PTSDはPost Traumatic Stress Disorderという正式名称の英名が指し示す通り、トラウマが関連する障害につけられる病名で、日本では心的外傷後ストレス障害という呼称により、事故や事件、災害の被害者に患者が多いとされるが、何もそれだけが理由たり得るものではないという。
ただ、他の病にも言えることとして、その病名がついたから症状の程度がひどいのでどうこう、ではなく、あくまで治療の指標としてその病名が使われるだけのことであるということ。

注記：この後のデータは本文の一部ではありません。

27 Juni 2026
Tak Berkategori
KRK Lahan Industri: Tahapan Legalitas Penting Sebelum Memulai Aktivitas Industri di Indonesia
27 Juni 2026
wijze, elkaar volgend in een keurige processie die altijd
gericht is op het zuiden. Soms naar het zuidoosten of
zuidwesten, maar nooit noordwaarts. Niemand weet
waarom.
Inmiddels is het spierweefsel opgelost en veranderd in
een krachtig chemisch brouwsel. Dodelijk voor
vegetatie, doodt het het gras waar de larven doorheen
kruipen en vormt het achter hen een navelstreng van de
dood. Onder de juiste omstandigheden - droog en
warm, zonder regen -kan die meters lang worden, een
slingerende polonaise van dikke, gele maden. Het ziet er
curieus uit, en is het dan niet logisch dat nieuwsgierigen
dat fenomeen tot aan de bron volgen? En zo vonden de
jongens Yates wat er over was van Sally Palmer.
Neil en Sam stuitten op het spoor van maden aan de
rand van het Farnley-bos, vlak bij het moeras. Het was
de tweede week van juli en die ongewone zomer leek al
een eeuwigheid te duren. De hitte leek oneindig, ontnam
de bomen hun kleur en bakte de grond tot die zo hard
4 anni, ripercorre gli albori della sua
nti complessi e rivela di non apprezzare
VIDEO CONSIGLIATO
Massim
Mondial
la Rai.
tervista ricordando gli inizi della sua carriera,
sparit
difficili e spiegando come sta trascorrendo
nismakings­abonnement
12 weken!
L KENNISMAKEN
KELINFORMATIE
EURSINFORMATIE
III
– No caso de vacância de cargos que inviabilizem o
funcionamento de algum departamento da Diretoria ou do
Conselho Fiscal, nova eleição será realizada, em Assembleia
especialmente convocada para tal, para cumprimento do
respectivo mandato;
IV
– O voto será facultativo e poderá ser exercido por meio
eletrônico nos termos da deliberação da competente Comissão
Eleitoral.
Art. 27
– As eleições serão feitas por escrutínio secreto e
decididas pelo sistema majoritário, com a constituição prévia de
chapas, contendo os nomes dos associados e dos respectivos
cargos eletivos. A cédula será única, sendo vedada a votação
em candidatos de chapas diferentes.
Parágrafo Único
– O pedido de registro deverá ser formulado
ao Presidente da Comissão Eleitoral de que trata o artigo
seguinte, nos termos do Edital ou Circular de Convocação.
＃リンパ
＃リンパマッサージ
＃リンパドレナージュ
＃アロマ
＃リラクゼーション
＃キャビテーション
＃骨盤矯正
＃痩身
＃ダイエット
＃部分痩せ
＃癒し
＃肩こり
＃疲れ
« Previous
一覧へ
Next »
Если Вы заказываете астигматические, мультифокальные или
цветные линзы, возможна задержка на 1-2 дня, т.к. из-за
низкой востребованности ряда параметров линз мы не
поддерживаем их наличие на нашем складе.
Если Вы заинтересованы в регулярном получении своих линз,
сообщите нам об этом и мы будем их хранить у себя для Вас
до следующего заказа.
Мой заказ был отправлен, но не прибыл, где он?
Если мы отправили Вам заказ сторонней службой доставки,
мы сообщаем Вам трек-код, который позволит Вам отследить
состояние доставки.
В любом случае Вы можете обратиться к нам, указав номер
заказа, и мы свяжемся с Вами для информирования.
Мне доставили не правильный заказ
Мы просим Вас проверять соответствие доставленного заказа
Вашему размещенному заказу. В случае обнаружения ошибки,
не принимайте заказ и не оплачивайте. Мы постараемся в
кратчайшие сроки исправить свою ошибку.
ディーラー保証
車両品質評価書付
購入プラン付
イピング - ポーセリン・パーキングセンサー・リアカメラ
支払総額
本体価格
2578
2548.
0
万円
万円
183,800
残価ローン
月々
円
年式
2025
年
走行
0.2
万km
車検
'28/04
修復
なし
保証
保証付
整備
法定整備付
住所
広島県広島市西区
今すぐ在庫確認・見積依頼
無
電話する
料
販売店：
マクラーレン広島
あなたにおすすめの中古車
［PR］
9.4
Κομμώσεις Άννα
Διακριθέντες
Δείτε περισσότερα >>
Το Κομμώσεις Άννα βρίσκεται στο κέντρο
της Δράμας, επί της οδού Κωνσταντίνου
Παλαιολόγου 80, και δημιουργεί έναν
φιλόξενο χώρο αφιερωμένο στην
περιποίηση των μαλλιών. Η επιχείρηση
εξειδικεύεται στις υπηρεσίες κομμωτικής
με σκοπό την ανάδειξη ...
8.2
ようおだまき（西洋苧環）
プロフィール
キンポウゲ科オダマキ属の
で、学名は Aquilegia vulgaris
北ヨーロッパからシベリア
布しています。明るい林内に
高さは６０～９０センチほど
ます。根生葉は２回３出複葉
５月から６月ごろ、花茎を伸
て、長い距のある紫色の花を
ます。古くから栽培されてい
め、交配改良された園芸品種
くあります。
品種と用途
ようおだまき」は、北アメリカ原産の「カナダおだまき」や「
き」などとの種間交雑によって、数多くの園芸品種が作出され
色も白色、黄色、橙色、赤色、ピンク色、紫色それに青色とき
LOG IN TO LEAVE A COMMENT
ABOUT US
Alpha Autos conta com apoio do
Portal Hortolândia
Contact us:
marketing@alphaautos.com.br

私のカウンセリングのセラピーには、おそらくそのような理由から、PTSDの治療で用いられる持続曝露(exposure)療法が非常に有用だった。
カウンセラーの元では追体験を言葉にすると同時に、「もしその状況に直面したあなたの側に今現在のあなたがいたらどうしたいか」という質問を投げかけることで、この状況が過去のものであり、今の自分にはそれを解決できる能力が備わっているということを確認させる行為が取られる。
少なからず効果を発揮したのか、話し終えた後の涙の量と安堵はいつも以上だった。
しかしながら、自信がないのはその体験だけが理由ではないだろうということ、また、何か追記で思い出すことがあるかもしれないことからも、この治療は継続するという。
ここには忘れることがないようにというメモ的な意味合いと一種の記憶の整理として今日の出来事を記しておきたい。